BEGIN

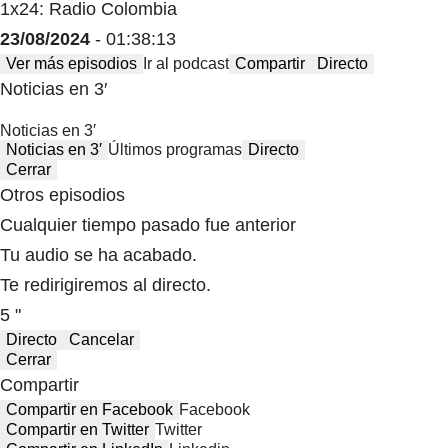
1x24: Radio Colombia
23/08/2024
- 01:38:13
Ver más episodios
Ir al podcast
Compartir
Directo
Noticias en 3′
Noticias en 3′
Noticias en 3′
Últimos programas
Directo
Cerrar
Otros episodios
Cualquier tiempo pasado fue anterior
Tu audio se ha acabado.
Te redirigiremos al directo.
5 "
Directo
Cancelar
Cerrar
Compartir
Compartir en Facebook
Facebook
Compartir en Twitter
Twitter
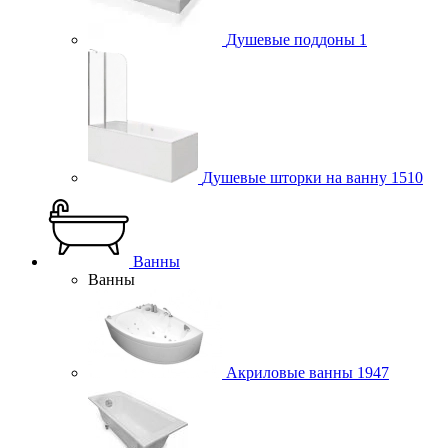
Душевые поддоны
1
Душевые шторки на ванну
1510
Ванны
Ванны
Акриловые ванны
1947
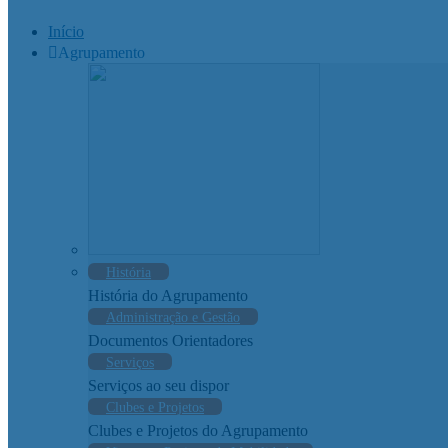
Início
Agrupamento
História
História do Agrupamento
Administração e Gestão
Documentos Orientadores
Serviços
Serviços ao seu dispor
Clubes e Projetos
Clubes e Projetos do Agrupamento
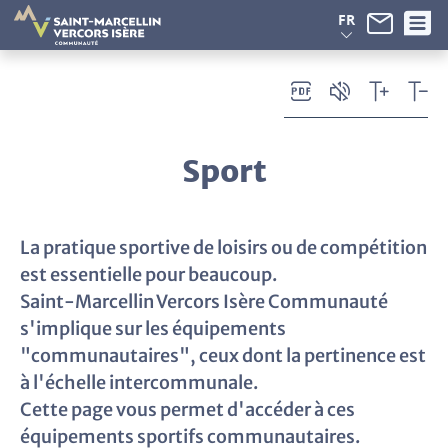
Panneau de gestion des cookies
FR
Sport
La pratique sportive de loisirs ou de compétition
est essentielle pour beaucoup.
Saint-Marcellin Vercors Isère Communauté
s'implique sur les équipements
"communautaires", ceux dont la pertinence est
à l'échelle intercommunale.
Cette page vous permet d'accéder à ces
équipements sportifs communautaires.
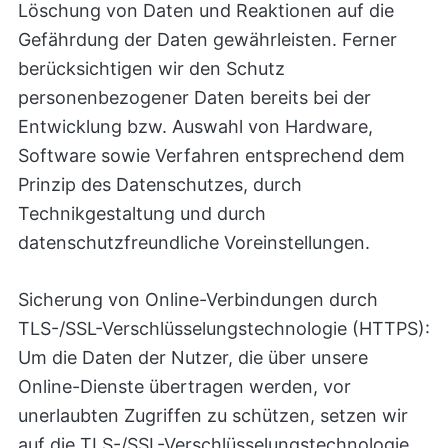
Löschung von Daten und Reaktionen auf die
Gefährdung der Daten gewährleisten. Ferner
berücksichtigen wir den Schutz
personenbezogener Daten bereits bei der
Entwicklung bzw. Auswahl von Hardware,
Software sowie Verfahren entsprechend dem
Prinzip des Datenschutzes, durch
Technikgestaltung und durch
datenschutzfreundliche Voreinstellungen.
Sicherung von Online-Verbindungen durch
TLS-/SSL-Verschlüsselungstechnologie (HTTPS):
Um die Daten der Nutzer, die über unsere
Online-Dienste übertragen werden, vor
unerlaubten Zugriffen zu schützen, setzen wir
auf die TLS-/SSL-Verschlüsselungstechnologie.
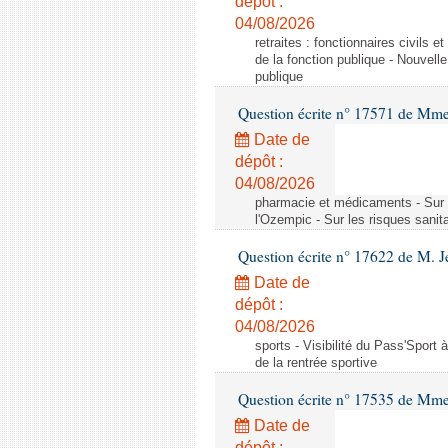
dépôt :
04/08/2026
retraites : fonctionnaires civils 
de la fonction publique - Nouvell
publique
Question écrite n° 17571 de M
Date de
dépôt :
04/08/2026
pharmacie et médicaments - Sur l
l'Ozempic - Sur les risques sanit
Question écrite n° 17622 de M. 
Date de
dépôt :
04/08/2026
sports - Visibilité du Pass'Sport à
de la rentrée sportive
Question écrite n° 17535 de Mme
Date de
dépôt :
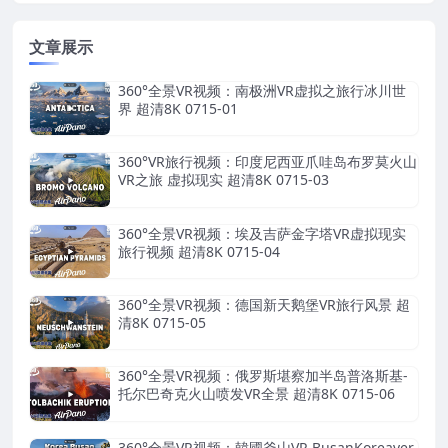
文章展示
360°全景VR视频：南极洲VR虚拟之旅行冰川世
界 超清8K 0715-01
360°VR旅行视频：印度尼西亚爪哇岛布罗莫火山
VR之旅 虚拟现实 超清8K 0715-03
360°全景VR视频：埃及吉萨金字塔VR虚拟现实
旅行视频 超清8K 0715-04
360°全景VR视频：德国新天鹅堡VR旅行风景 超
清8K 0715-05
360°全景VR视频：俄罗斯堪察加半岛普洛斯基-
托尔巴奇克火山喷发VR全景 超清8K 0715-06
360°全景VR视频：韓國釜山VR BusanKoreaver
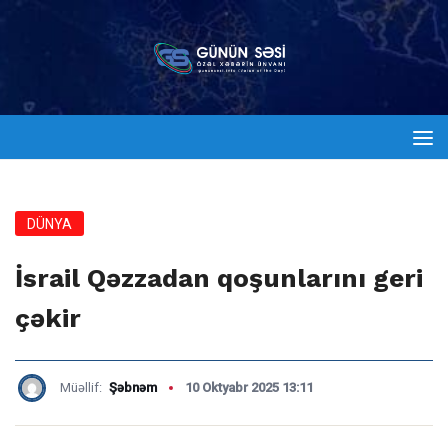
DÜNYA
İsrail Qəzzadan qoşunlarını geri
çəkir
Müəllif:
Şəbnəm
10 Oktyabr 2025 13:11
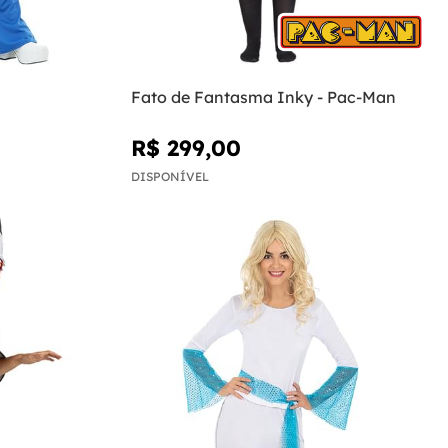
Fato de Fantasma Inky - Pac-Man
R$ 299,00
DISPONÍVEL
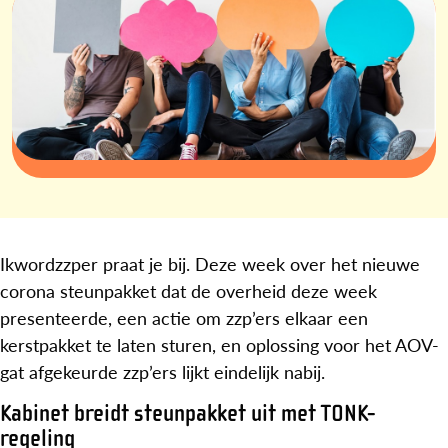
Ikwordzzper praat je bij. Deze week over het nieuwe
corona steunpakket dat de overheid deze week
presenteerde, een actie om zzp’ers elkaar een
kerstpakket te laten sturen, en oplossing voor het AOV-
gat afgekeurde zzp’ers lijkt eindelijk nabij.
Kabinet breidt steunpakket uit met TONK-
regeling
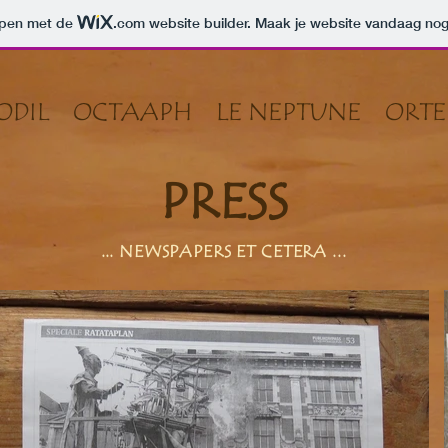
orpen met de
.com
website builder. Maak je website vandaag nog
ODIL
OCTAAPH
LE NEPTUNE
ORTE
PRESS
.
.. NEWSPAPERS ET CETERA ...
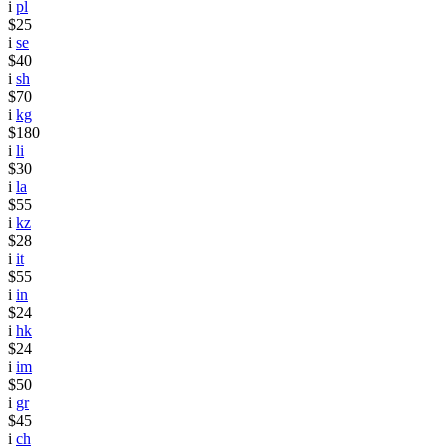
i
pl
$25
i
se
$40
i
sh
$70
i
kg
$180
i
li
$30
i
la
$55
i
kz
$28
i
it
$55
i
in
$24
i
hk
$24
i
im
$50
i
gr
$45
i
ch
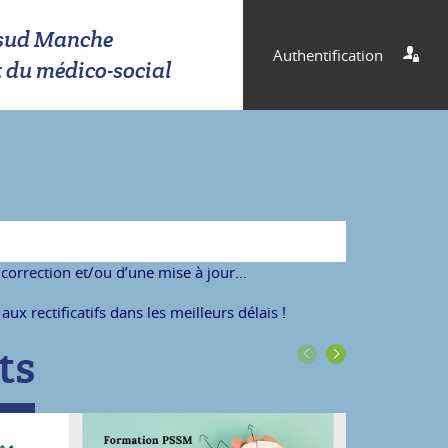
é sud Manche
Authentification
t du médico-social
correction et/ou d’une mise à jour…
x rectificatifs dans les meilleurs délais !
ts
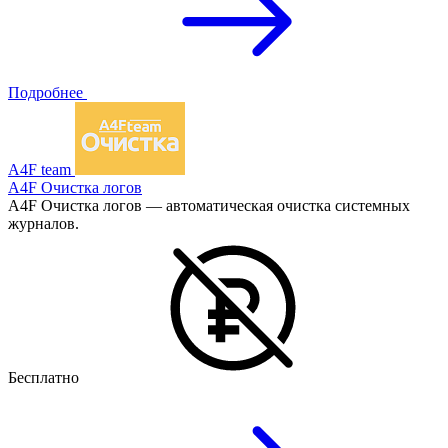
Подробнее
A4F team
A4F Очистка логов
A4F Очистка логов — автоматическая очистка системных
журналов.
Бесплатно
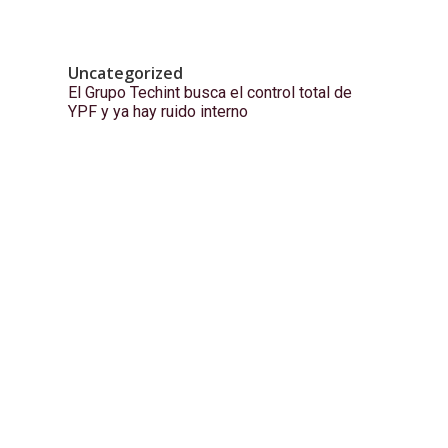
Uncategorized
El Grupo Techint busca el control total de
YPF y ya hay ruido interno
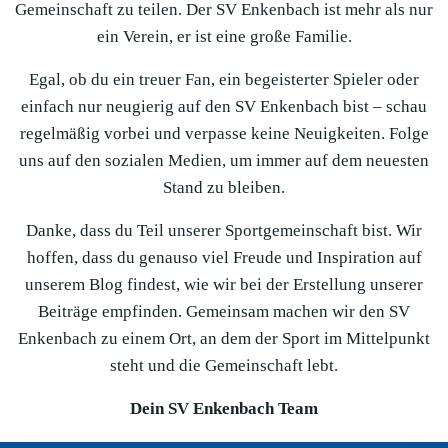
Gemeinschaft zu teilen. Der SV Enkenbach ist mehr als nur
ein Verein, er ist eine große Familie.
Egal, ob du ein treuer Fan, ein begeisterter Spieler oder
einfach nur neugierig auf den SV Enkenbach bist – schau
regelmäßig vorbei und verpasse keine Neuigkeiten. Folge
uns auf den sozialen Medien, um immer auf dem neuesten
Stand zu bleiben.
Danke, dass du Teil unserer Sportgemeinschaft bist. Wir
hoffen, dass du genauso viel Freude und Inspiration auf
unserem Blog findest, wie wir bei der Erstellung unserer
Beiträge empfinden. Gemeinsam machen wir den SV
Enkenbach zu einem Ort, an dem der Sport im Mittelpunkt
steht und die Gemeinschaft lebt.
Dein SV Enkenbach Team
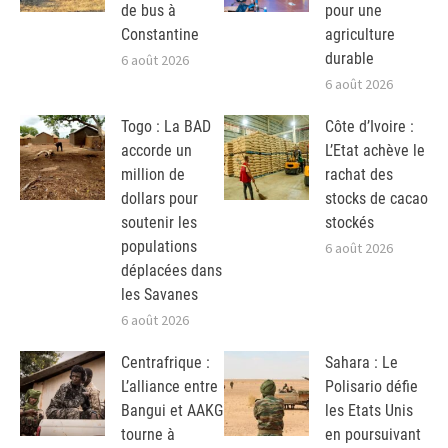
de bus à
pour une
Constantine
agriculture
durable
6 août 2026
6 août 2026
Togo : La BAD
Côte d’Ivoire :
accorde un
L’Etat achève le
million de
rachat des
dollars pour
stocks de cacao
soutenir les
stockés
populations
6 août 2026
déplacées dans
les Savanes
6 août 2026
Centrafrique :
Sahara : Le
L’alliance entre
Polisario défie
Bangui et AAKG
les Etats Unis
tourne à
en poursuivant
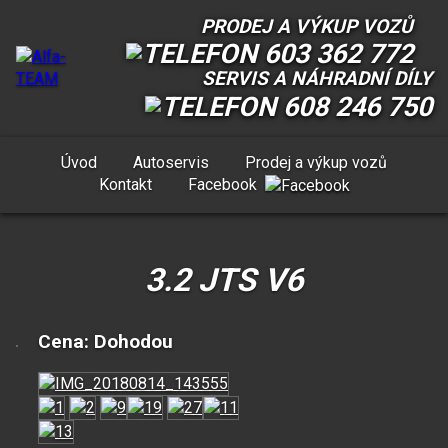
PRODEJ A VÝKUP VOZŮ
603 362 772
SERVIS A NÁHRADNÍ DÍLY
608 246 750
Úvod
Autoservis
Prodej a výkup vozů
Kontakt
Facebook
3.2 JTS V6
Cena: Dohodou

END

Work request: Each line of the entries above that includes the string "Verschlüsselungstechnologie" should be copied out.

Exercise answer:
TLS-/SSL-Verschlüsselungstechnologie (HTTPS):
auf die TLS-/SSL-Verschlüsselungstechnologie.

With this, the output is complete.